На завод вернулись перед самым отбоем. Съел суп из картофельных очисток, а хлеб завернул в найденную в танке, который ремонтировал, бумагу и спрятал под набитый стружками матрац. Там уже лежали купленные на базаре пайки.
Бараки для пленных находились в конце заводской территории, за густым сплетением железнодорожных путей, отгороженных от нее двумя рядами заостренных вверху, обвитых колючей проволокой кольев. От поля их отделяли три ряда проволочной ограды на бетонных стояках, загнутых вовнутрь; между рядами — первым и вторым — мотки проволоки; между вторым и третьим — вспаханная полоса, освещаемая по ночам прожекторами. Сколько раз мысленно пролетал, проползал сквозь эти проволочные ряды, сколько раз рвал их гусеницами танков или просто грудью и шел свободный, однако чувствовал свою свободу будто веревочку в чужой руке, за которую могли дернуть в любое мгновение. Чаще всего дергал ее своим окриком капо.
А реальный путь к бегству пролегал через заводской двор — недавно прошел дождь, размыл под проволокой канавку, ее затрамбовали, но земля была там мягкая и податливая, а дальше — через кладбище паровозов и свалку лома, по крыше кузнечного цеха, снова через колею к кирпичной стене, тоже обтянутой колючей паутиной. На свалке, скрытая ломом, лежала жердь с набитыми на нее металлическими полосами-ступеньками. Путь побега долог, зато выверен его каждый метр.
Место Ивана на трехъярусных нарах — верхнее. Эти нары приняли не одного покойника. Завод, бараки уже перемололи два людских потока. Ивана и других пленных пригнали на место умерших.

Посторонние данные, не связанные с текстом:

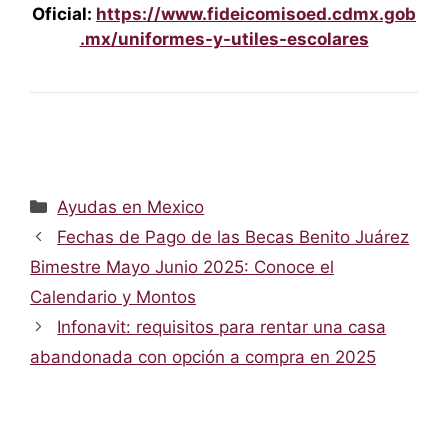
Oficial:
https://www.fideicomisoed.cdmx.gob
.mx/uniformes-y-utiles-escolares
Categorías
Ayudas en Mexico
Fechas de Pago de las Becas Benito Juárez
Bimestre Mayo Junio 2025: Conoce el
Calendario y Montos
Infonavit: requisitos para rentar una casa
abandonada con opción a compra en 2025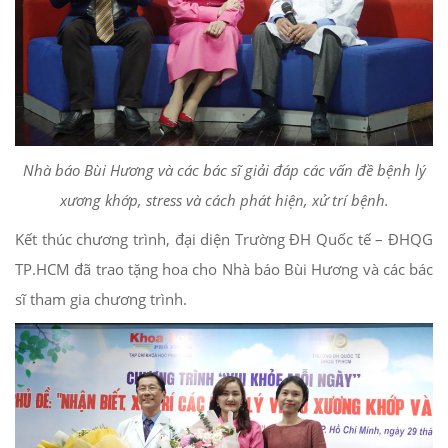
Nhà báo Bùi Hương và các bác sĩ giải đáp các vấn đề bệnh lý
xương khớp, stress và cách phát hiện, xử trí bệnh.
Kết thúc chương trình, đại diện Trường ĐH Quốc tế – ĐHQG
TP.HCM đã trao tặng hoa cho Nhà báo Bùi Hương và các bác
sĩ tham gia chương trình.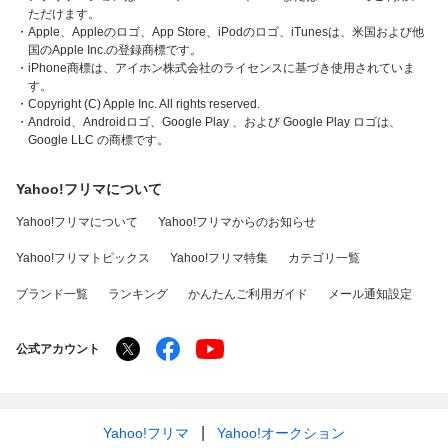
ただけます。
・Apple、Appleのロゴ、App Store、iPodのロゴ、iTunesは、米国および他
国のApple Inc.の登録商標です。
・iPhone商標は、アイホン株式会社のライセンスに基づき使用されていま
す。
・Copyright (C) Apple Inc. All rights reserved.
・Android、Androidロゴ、Google Play 、および Google Play ロゴは、
Google LLC の商標です。
Yahoo!フリマについて
Yahoo!フリマについて
Yahoo!フリマからのお知らせ
Yahoo!フリマトピックス
Yahoo!フリマ特集
カテゴリ一覧
ブランド一覧
ランキング
かんたんご利用ガイド
メール通知設定
公式アカウント
Yahoo!フリマ
Yahoo!オークション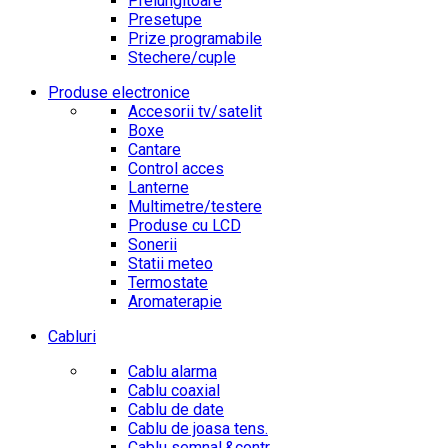
Prelungitoare
Presetupe
Prize programabile
Stechere/cuple
Produse electronice
Accesorii tv/satelit
Boxe
Cantare
Control acces
Lanterne
Multimetre/testere
Produse cu LCD
Sonerii
Statii meteo
Termostate
Aromaterapie
Cabluri
Cablu alarma
Cablu coaxial
Cablu de date
Cablu de joasa tens.
Cablu semnal.&contr.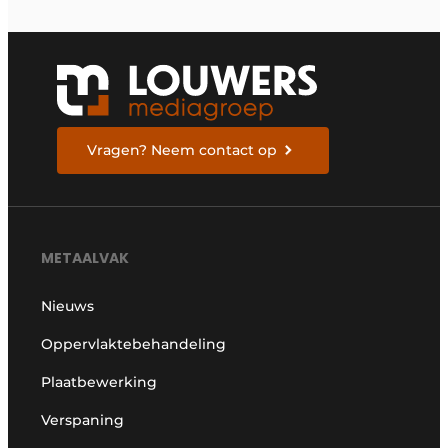
Vragen? Neem contact op
METAALVAK
Nieuws
Oppervlaktebehandeling
Plaatbewerking
Verspaning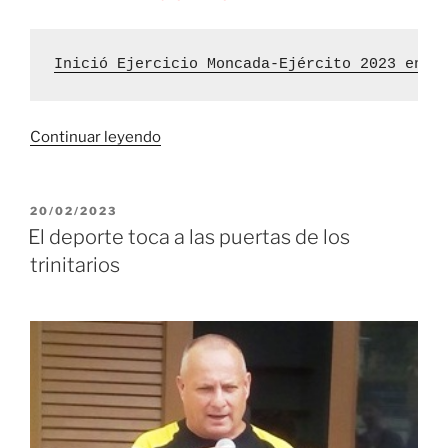
Inició Ejercicio Moncada-Ejército 2023 en e
«Día
Continuar leyendo
Territorial
de
la
PUBLICADO
20/02/2023
EL
Defensa
El deporte toca a las puertas de los
resumirá
trinitarios
Ejercicio
Moncada
Trinidad
2023»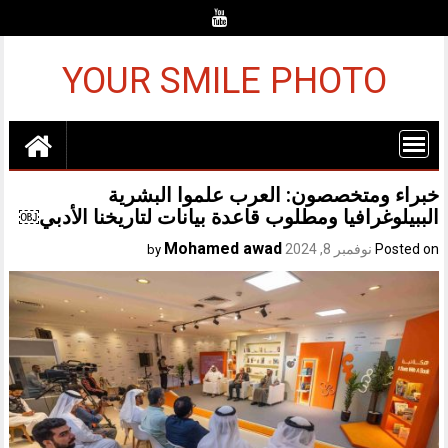
Ski
t
conten
YOUR SMILE PHOTO
خبراء ومتخصصون: العرب علموا البشرية
الببيلوغرافيا ومطلوب قاعدة بيانات لتاريخنا الأدبي￼
Mohamed awad
Posted on
نوفمبر 8, 2024
by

У Ивана в изголовье на сухой сосновой доске выцарапано гвоздем: «Шуба Я. Н. Умер в немецком рабстве». И рядом углем — дата: «2.VII.43 г.» Этот неведомый Шуба — Яков, Ярослав, — очевидно, уже совсем слабый, — выцарапал гвоздем себе эпитафию. А дату смерти дописал уже кто-то другой, наверное сосед по нарам. Непрочная эта эпитафия — единственное, что осталось после человека. Иван в первый же день решил, что его эпитафии на этой стене не будет. Пусть лучше пули или ток высокого напряжения напишут ее на его теле.
Чуть выше выцарапанной гвоздем надписи — квадратное, затянутое колючей проволокой оконце, их лаз на волю. Под матрацем Ивана, в ногах, в щели между двух досок, маленькие кусачки, которые он смастерил сам.

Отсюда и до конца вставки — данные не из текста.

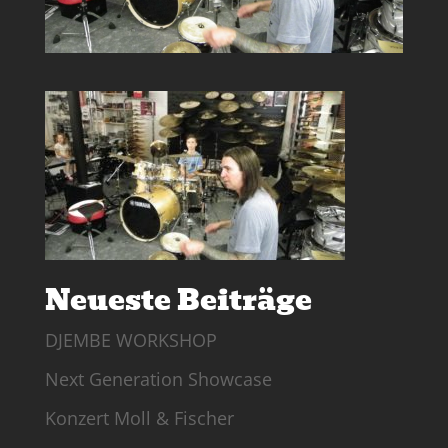
Neueste Beiträge
DJEMBE WORKSHOP
Next Generation Showcase
Konzert Moll & Fischer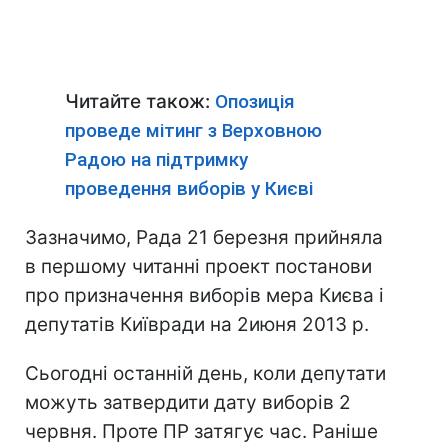
Читайте також:
Опозиція
проведе мітинг з Верховною
Радою на підтримку
проведення виборів у Києві
Зазначимо, Рада 21 березня прийняла
в першому читанні проект постанови
про призначення виборів мера Києва і
депутатів Київради на 2июня 2013 р.
Сьогодні останній день, коли депутати
можуть затвердити дату виборів 2
червня. Проте ПР затягує час. Раніше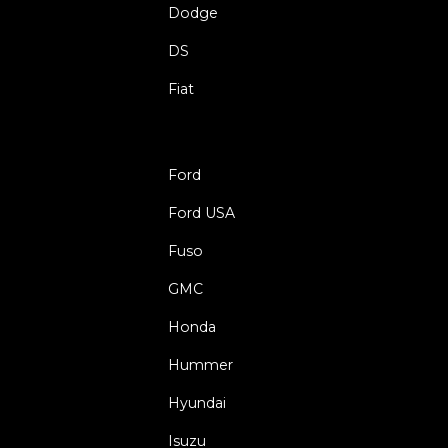
Dodge
DS
Fiat
Ford
Ford USA
Fuso
GMC
Honda
Hummer
Hyundai
Isuzu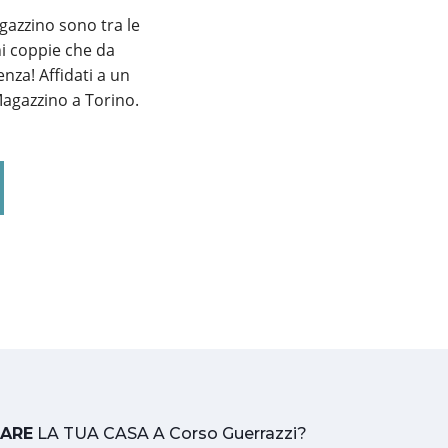
gazzino sono tra le
ni coppie che da
nza! Affidati a un
Magazzino a Torino.
TARE
LA TUA CASA A Corso Guerrazzi?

Иван старался не думать о побеге. Каждая проволока уже сто раз перетерта мыслью, каждый столб ощупан взглядом. Все взвешено, выверено. А тому, неведомому, что может возникнуть внезапно, загодя не перебежишь дорогу никакими догадками.

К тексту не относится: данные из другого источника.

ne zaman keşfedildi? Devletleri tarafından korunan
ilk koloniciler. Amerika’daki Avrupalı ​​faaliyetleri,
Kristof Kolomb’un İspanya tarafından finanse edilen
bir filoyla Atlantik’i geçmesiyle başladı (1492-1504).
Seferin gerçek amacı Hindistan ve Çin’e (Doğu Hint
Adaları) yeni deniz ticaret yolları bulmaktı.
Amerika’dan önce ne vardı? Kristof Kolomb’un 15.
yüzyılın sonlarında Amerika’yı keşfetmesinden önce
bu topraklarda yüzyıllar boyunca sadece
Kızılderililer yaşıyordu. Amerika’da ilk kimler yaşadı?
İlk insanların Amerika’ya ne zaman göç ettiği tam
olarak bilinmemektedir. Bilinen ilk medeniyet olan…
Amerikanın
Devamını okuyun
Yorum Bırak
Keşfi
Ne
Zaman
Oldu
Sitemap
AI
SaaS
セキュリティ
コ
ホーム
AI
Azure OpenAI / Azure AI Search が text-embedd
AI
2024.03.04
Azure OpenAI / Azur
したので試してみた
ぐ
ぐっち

У Ивана болела голова, тело томилось предчувствием дороги и неизбежной опасности. От этого оно было тяжелым и как бы обескровленным.
Вошел охранник, немец-инвалид, прохромал вдоль нар, включил желтую лампочку и вышел.
Иван думал, что уже не смежит век, но сон одолевал его. Не то требовали отдыха напряженные весь день нервы, не то действовал какой-то иной импульс. Его охватывала странная слабость, и мысли текли, как горячий, но уже загустевающий металл.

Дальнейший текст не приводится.